I’m glad to be living in a time when resources and treatment are available for people suffering from PTSD, depression, and other debilitating mental illness, women of color hold seats in Congress, my friends and loved ones are free to love whom they choose and live a happy and fulfilled life, and when asked what she aspires to be when she grows up, our eight-year-old pauses thoughtfully then says “maybe a rancher or a horse veterinarian,” not automatically, “I want to be a rancher’s wife.”

Despite the strides we’ve made, however, America still finds itself divided along lines of race, religion, and class. Hate-fueled political rhetoric (or is that politically-fueled hate rhetoric?) is rampant, fear and suspicion flourish, and amidst it all our children have a front-row seat, lit by the screens of the devices that are their version of security and normalcy.
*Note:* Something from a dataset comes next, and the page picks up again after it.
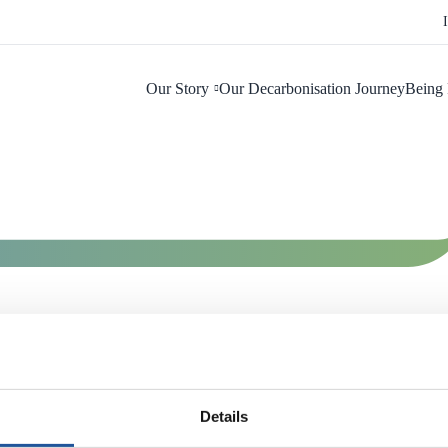
Our Story
Our Decarbonisation Journey
Being 
Details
My point is this: although we all experience moments of nostalgia for the “good old days,” the good old days were never all good, and not all change is bad. What change is, is inevitable. You can resist it, embrace it, or strive to limit, control or manipulate it to your advantage, but you cannot avoid it. The world moves on - no one has stopped it yet, and we’re all along for the ride.

The question is, when the story is told, as it inevitably will be, what part do you want to play? Orval Faubus, the Arkansas Governor who called in the Arkansas National Guard to block the steps of the Central High School in Little Rock after the historic ruling of Brown v. Board of Education, might have done a lot of other things in his life, but he’s only remembered for one. Don’t be that guy. Don’t let hatred, mistrust, and fear of the unknown be the legacy you leave behind.

Vintage fashion, folks, not vintage attitudes.